Non accenna a diminuire la tensione in Pakistan, nel settimo giorno di stato di emergenza.

Le manifestazioni a Rawalpindi, lanciate mercoledì dall'ex premier Benazir Bhutto, sono state bloccate dal presidente Pervez Musharraf il quale, in uno scontro aperto di cui è sempre più difficile individuare la conclusione, ha ordinato gli arresti domiciliari per la stessa Bhutto. Ufficialmente "nel suo stesso interesse", per scongiurare l'eventualità di attentati, come quello avvenuto poche ore prima a Islamabad, davanti alla casa del ministro per gli Affari politici, Amir Muqam (rimasto illeso) dove un kamikaze si è fatto saltare in aria, uccidendo quattro persone. O come quello avvenuto il 18 ottobre scorso, il più grave della storia del Pakistan, quando un attacco suicida a Karachi ha mietuto 139 vittime tra le centinaia di migliaia persone radunatesi per accogliere il ritorno in patria della Bhutto dopo otto anni di esilio.

Gli arresti sono poi stati revocati in serata dallo stesso generale, con una decisione che rende ancora più oscuro prevedere cosa potrà accadere domani e nei giorni successivi. Ma già prima della revoca la Bhutto aveva sfidato le imposizioni del presidente cercando di forzare l'apparato di sicurezza dispiegato fuori dalla sua abitazione a Islamabad.

Armata di microfono, velo bianco in testa, l'ex premier ha implorato i poliziotti, schierati a decine oltre una barriera di filo spinato, di farla passare: "Siamo vostre sorelle... non abbiamo niente contro di voi... Non voglio che il Pakistan divenga l'Iraq, vi devo salvare".

Per due volte in auto ha tentato di forzare il posto di blocco, ma ha dovuto far ritorno sui suoi passi.
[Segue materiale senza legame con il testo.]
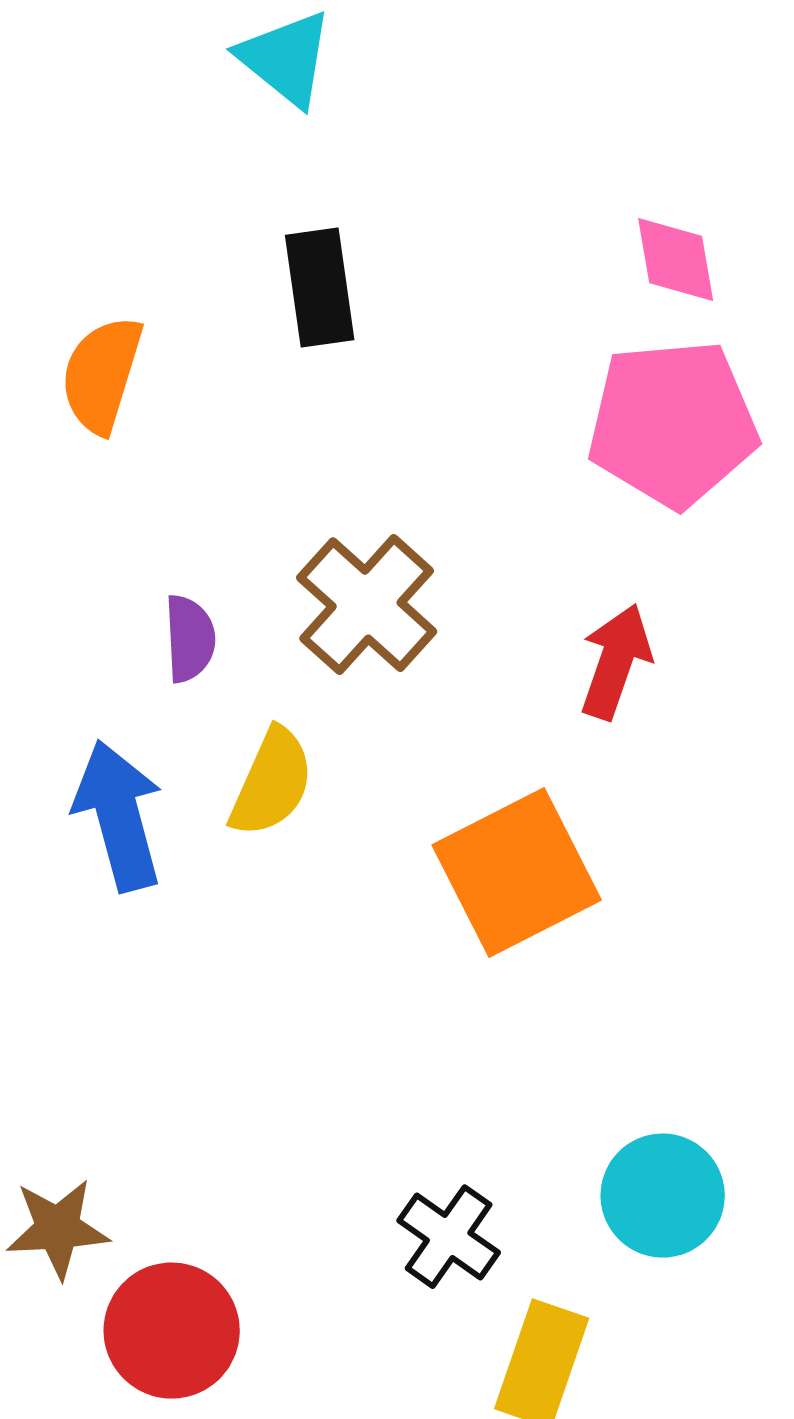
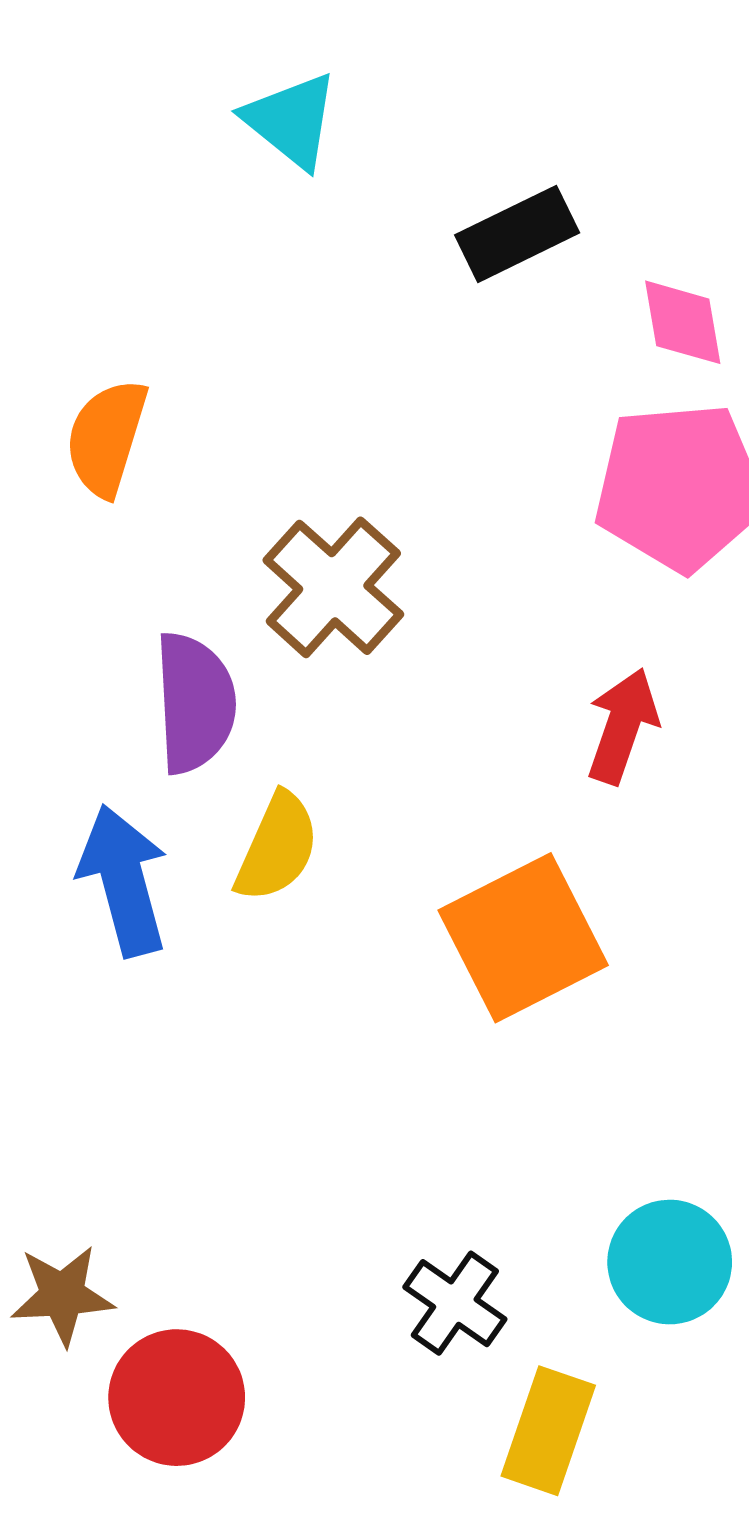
black rectangle: (320, 288) -> (517, 234), moved, turned 72
brown cross: (367, 605) -> (333, 587), moved
purple semicircle: (190, 639) -> (195, 703), size x1.6

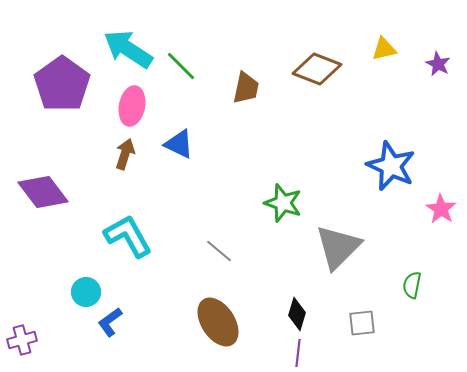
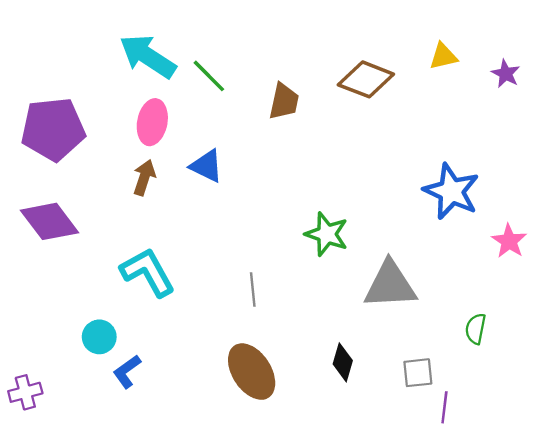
purple pentagon: (62, 84) -> (53, 129), moved, turned 30
gray triangle: (338, 247) -> (390, 285), turned 42
gray line: (219, 251) -> (253, 290), turned 44
purple line: (298, 353) -> (444, 407), moved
Ma il suo messaggio è arrivato lo stesso, ai sostenitori presenti, al mondo e, via radio, ai pachistani, essendo tutte le televisioni, incluse BBC e CNN, ormai oscurate.


"No allo stato d'emergenza, dimissioni di Musharraf da capo delle forze armate e elezioni entro il 15 gennaio", ha gridato la Bhutto, che ha ribadito, come pochi giorni fa, di voler organizzare una "Lunga marcia" in auto da Rawalpindi a Lahore, per il 13 novembre.

Gli Stati Uniti hanno condannato le misure restrittive contro l'ex premier e, dopo averne ottenuto la liberazione, sono tornati a chiedere "quanto prima" la fine dello stato di emergenza, rapide elezioni e il rilascio dei prigionieri politici, chiedendo "a tutte le parti" un maggiore impegno nel dialogo. Nonostante i toni duri, tuttavia, la Casa Bianca continua a puntare su Musharraf, con cui Bush ha parlato nei giorni scorsi e che ieri ha promesso che le elezioni, previste inizialmente a metà gennaio, si terranno invece entro il 15 febbraio, dopo aver già annunciato la propria intenzione di smettere la divisa prima di giurare come presidente per un nuovo mandato di cinque anni. Grazie a queste rassicurazioni, nonostante la voce grossa nei confronti del generale-presidente pakistano e dello stato di emergenza da lui voluto, l'amministrazione Bush ha concluso che non è legalmente tenuta a tagliare o sospendere gli aiuti da centinaia di migliaia di dollari che sorreggono il Paese.

Ma in Pakistan, intanto, lo scontro sembra assumere toni sempre più personali, tra Bhutto, 54 anni, l'unico leader politico in grado, se vuole, di mobilitare l'opposizione, e Musharraf, 64 anni, al potere dal 1999 con un colpo di Stato militare. I due, esortati dagli Usa, si erano accordati per una spartizione del potere: il generale sarebbe rimasto capo dello Stato, rinunciando alla divisa, mentre la Bhutto avrebbe assunto l'incarico di primo ministro per la terza volta. Ma davanti al rischio di vedere la sua rielezione del 6 ottobre scorso bocciata come incostituzionale dalla Corte suprema, Musharraf ha imposto lo stato d'emergenza, sospeso la Costituzione, destituito i giudici della Corte suprema e rinviato le elezioni, inizialmente a data da destinarsi.